Sex is like food? … take a moment to consider my reasoning, and perhaps you can begin to change your diet into a gourmet’s adventure.
When writing and speaking about sex, I often espouse the motto: better sex through learning. Phrases like “there’s so much more” to our sexuality, or that sex is something to be learned rather than simply experienced are often met with little more than a raised eyebrow, gentle nod or blank expression.
After all, what’s to know? The process is so simple: there’s basic attraction and desire, followed by foreplay (perhaps), fingers, oral and intercourse. Sure, there are subtle variations, and most learn that there are, for example, hundreds of positions to choose from, yet most are content with a limited selection from among all of the possibilities. We settle into what we know, what we are comfortable with, and what worked well before.
So I will try another tactic; another approach to encourage more readers to take an active role in learning about their sexuality. I will take what might be unknown, and compare it with something we can all identify with – Because,
Our relationship with sex,
is very much like,
our relationship with food!
This may seem to be an obscure analogy, but take a moment to consider my reasoning, and perhaps you can begin to change your diet of fast, convenient or “same ol'” food into a gourmet’s adventure.
From the beginning…
When just starting out, we know nothing about food, what’s available or where it comes from. Our dining realities are a culmination of innate desires, limited by what is made available to us. Of course, we will have our preferences, enjoying some foods over others, even forsaking some; but we will never miss any food we don’t know about, regardless of how much we may come to enjoy it once, or if, we do.
Our foray into the wonderful world of sex is much the same. Fueled by natural instincts that grow stronger over time, most of us learn about sex on a trial-and-error basis, fumbling through the mechanics, while even less prepared for any emotional consequences.
Variety is the spice of life …
Adults have nothing but free choice when it comes to what, how and when to eat. And options abound. Yet many are content to dine on the foods, spices and cooking methods they grew up with.

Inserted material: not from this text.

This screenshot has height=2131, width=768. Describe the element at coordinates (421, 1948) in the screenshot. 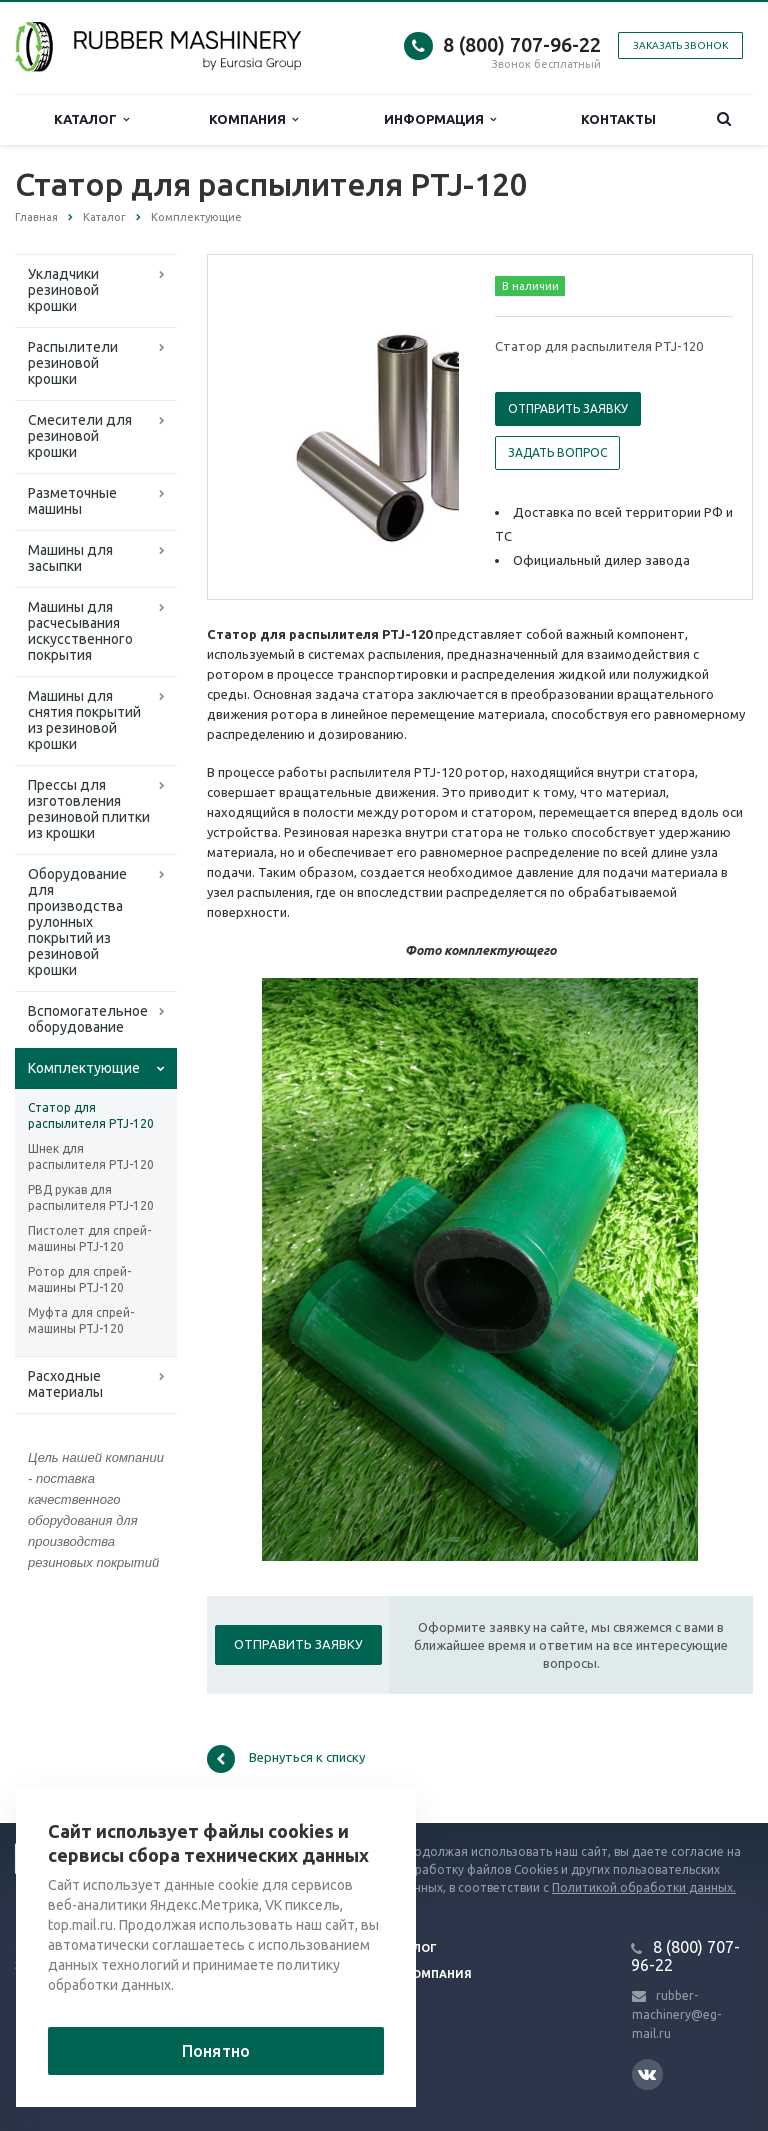

I see `Блог` at that location.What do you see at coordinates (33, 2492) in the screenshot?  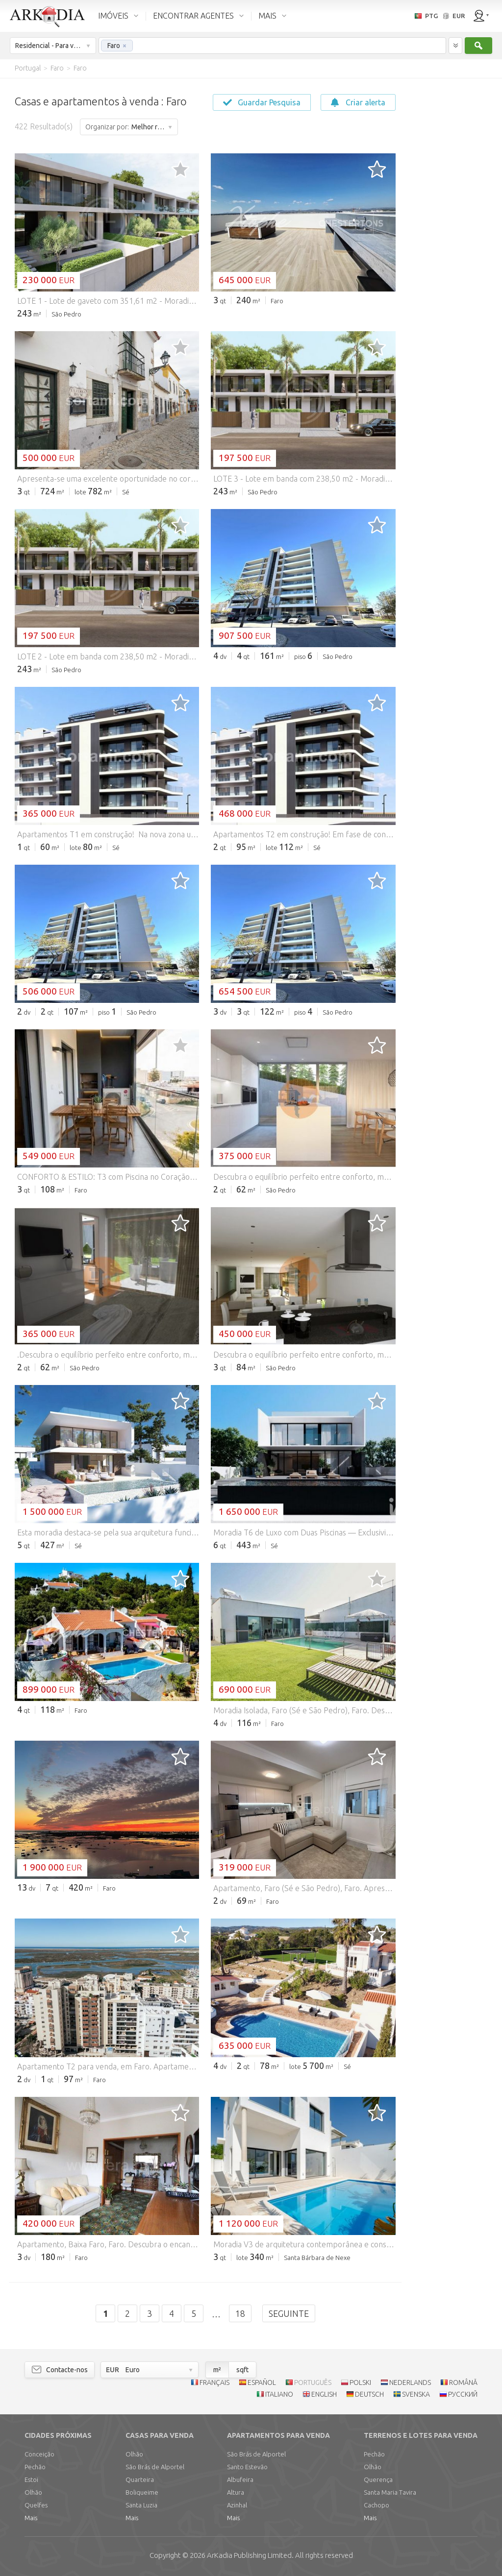 I see `Olhão` at bounding box center [33, 2492].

Add in those all too convenient fast food providers along with a favorite restaurant or three, and you have the totality of the average diet.
Adults will likely approach sex in much the same way: repeating what they know from a limited gene-pool of ideas. Sexuality shared is sexuality known, and like the “average diet”, can be satisfactory, even fulfilling. More than likely, however, average is anything but satisfactory, as indicated by surveys, divorce rates, orgasm deficits and nearly every other measure. Average sex clearly needs some help.
Bound by convention …
So maybe you’re curious or adventurous, the type of person who seeks out new culinary experiences, or perhaps you put in the individual effort to become a good cook or fine chef. Regardless of the level of refinement, all but the most unencumbered gourmets will be bound by convention. What is considered ordinary to eat for some, would be out of the question for others. Lamb chops or brains, cow, pig, and chicken or horse, rodent and insects.
Sex is also bound by convention, convention that comes in the form of the lessons our culture provides. And without individual effort that goes beyond the norm, we too will succumb to the influences of our culture – a culture in which the predominate images for modeling sexual behavior come in the forms of distorted or inappropriate images of sex in porn, or any combination of sex-negative factors that engender guilt, shame, and ignorance.
Cause and effect …
Supersize Me is a documentary that chronicled the outcome of an adult man eating nothing but what came on a popular fast food restaurant’s menu for 30 days. Any time asked if he wanted to “supersize that?” he would say, “yes”!
Whether you have seen the film or not, no spoiler alert is required because we can all guess the outcome: ill health. Sure he felt “full”, even enjoyed the flavors, but the diet simply failed to meet all of his body’s needs.
Eating nothing but fast food is an extreme example, but we are what we eat and unless we bow to a higher value than taste alone, say, for example, nutritional value, ill health will surely follow.
Sex plays out in much the same manner: sex based solely on friction, based solely on physical attraction is the least satisfying, and therefore, the most short-term variety. Sex that also involves intimacy, understanding and communication can last a lifetime.
Not what, but how …
Give a bag of vegetables to the average omnivore and you may get a salad. Let a vegan chef step in and you will have a multi-course meal that would satisfy any appetite.
Knowledge is the key through which ordinary sex takes on new meaning. It is the key to solving nearly every sexual issue, problem, question or concern – as well as being your best proponent, for all of your hopes and dreams.
If not now, then when …
Changing your diet, being more mindful of what you eat and when you eat it all takes considerable effort, despite how good it would feel to shed some pounds and get back in shape …
And it’s here where the analogy ends!
Learning about sex is painless! No sacrifice is required! And the benefits are immediate!
So take the time and put in the effort to learn more about your sexuality. Start with a current book on anatomy, and get beyond any mysteries of why and where everything works. Then share what you’re reading about sex with your lover as an easy way of learning how to talk about it! Communication, another skill to master!